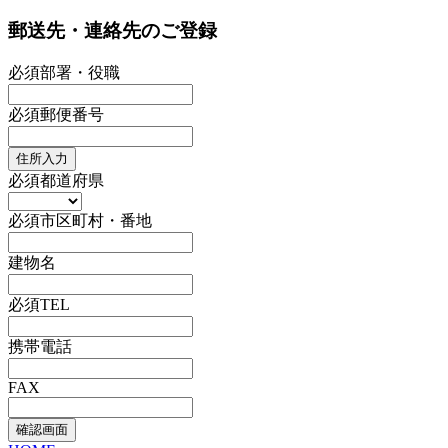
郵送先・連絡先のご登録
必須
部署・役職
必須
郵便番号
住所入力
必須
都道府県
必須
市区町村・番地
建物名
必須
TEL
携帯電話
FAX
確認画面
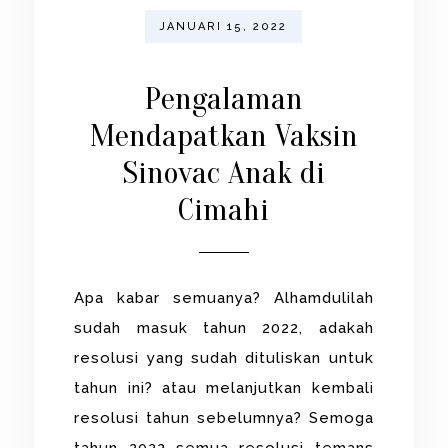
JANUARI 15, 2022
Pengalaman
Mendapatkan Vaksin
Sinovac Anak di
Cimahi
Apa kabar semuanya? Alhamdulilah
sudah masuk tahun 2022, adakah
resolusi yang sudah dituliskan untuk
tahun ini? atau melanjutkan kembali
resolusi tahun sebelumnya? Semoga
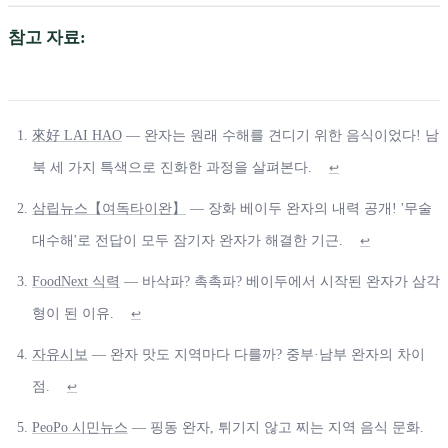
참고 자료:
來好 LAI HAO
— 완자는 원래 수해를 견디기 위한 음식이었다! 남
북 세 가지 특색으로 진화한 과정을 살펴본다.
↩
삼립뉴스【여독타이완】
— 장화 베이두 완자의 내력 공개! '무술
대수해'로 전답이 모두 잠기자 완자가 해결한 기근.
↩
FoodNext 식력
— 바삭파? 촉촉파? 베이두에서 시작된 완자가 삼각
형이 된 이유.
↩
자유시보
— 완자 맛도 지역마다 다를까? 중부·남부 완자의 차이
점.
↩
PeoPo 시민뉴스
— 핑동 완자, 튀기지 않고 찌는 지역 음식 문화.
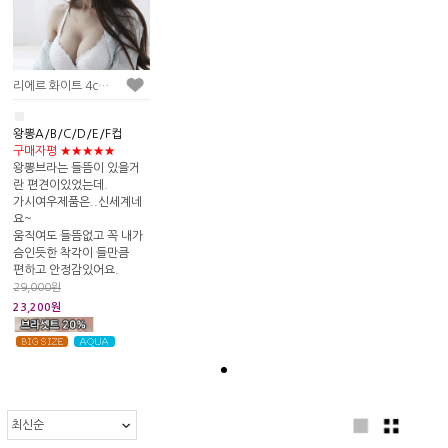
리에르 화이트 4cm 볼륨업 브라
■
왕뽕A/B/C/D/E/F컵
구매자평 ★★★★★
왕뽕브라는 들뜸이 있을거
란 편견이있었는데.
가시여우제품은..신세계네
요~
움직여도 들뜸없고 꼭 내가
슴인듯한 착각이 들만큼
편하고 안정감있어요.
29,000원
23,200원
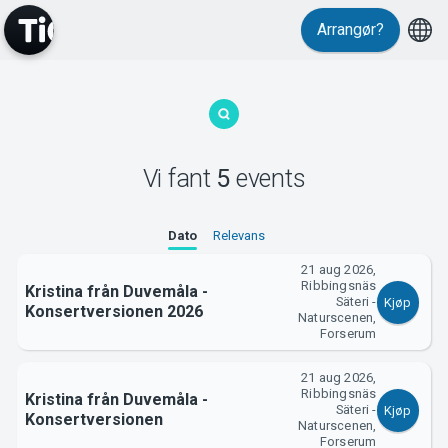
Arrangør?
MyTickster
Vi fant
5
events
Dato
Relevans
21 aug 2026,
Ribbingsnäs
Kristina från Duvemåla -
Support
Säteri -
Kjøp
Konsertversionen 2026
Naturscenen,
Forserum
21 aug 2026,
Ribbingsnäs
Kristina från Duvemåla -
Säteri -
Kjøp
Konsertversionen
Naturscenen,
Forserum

_ _ _

§ **Task instructions**
Give the listing again in full, exactly as it is, but without its images.

§ **Answer for the task**
郵送先・連絡先のご登録
必須
部署・役職
必須
郵便番号
住所入力
必須
都道府県
必須
市区町村・番地
建物名
必須
TEL
携帯電話
FAX
確認画面
JANUARI 15, 2022
Pengalaman
Mendapatkan Vaksin
Sinovac Anak di
Cimahi
Apa kabar semuanya? Alhamdulilah
sudah masuk tahun 2022, adakah
resolusi yang sudah dituliskan untuk
tahun ini? atau melanjutkan kembali
resolusi tahun sebelumnya? Semoga
참고 자료:
來好 LAI HAO
— 완자는 원래 수해를 견디기 위한 음식이었다! 남
북 세 가지 특색으로 진화한 과정을 살펴본다.
↩
삼립뉴스【여독타이완】
— 장화 베이두 완자의 내력 공개! '무술
대수해'로 전답이 모두 잠기자 완자가 해결한 기근.
↩
FoodNext 식력
— 바삭파? 촉촉파? 베이두에서 시작된 완자가 삼각
형이 된 이유.
↩
자유시보
— 완자 맛도 지역마다 다를까? 중부·남부 완자의 차이
점.
↩
PeoPo 시민뉴스
— 핑동 완자, 튀기지 않고 찌는 지역 음식 문화.
리에르 화이트 4cm 볼륨업 브라
■
왕뽕A/B/C/D/E/F컵
구매자평 ★★★★★
왕뽕브라는 들뜸이 있을거
란 편견이있었는데.
가시여우제품은..신세계네
요~
움직여도 들뜸없고 꼭 내가
슴인듯한 착각이 들만큼
편하고 안정감있어요.
29,000원
23,200원
Arrangør?
MyTickster
Vi fant
5
events
Dato
Relevans
21 aug 2026,
Ribbingsnäs
Kristina från Duvemåla -
Support
Säteri -
Kjøp
Konsertversionen 2026
Naturscenen,
Forserum
21 aug 2026,
Ribbingsnäs
Kristina från Duvemåla -
Säteri -
Kjøp
Konsertversionen
Naturscenen,
Forserum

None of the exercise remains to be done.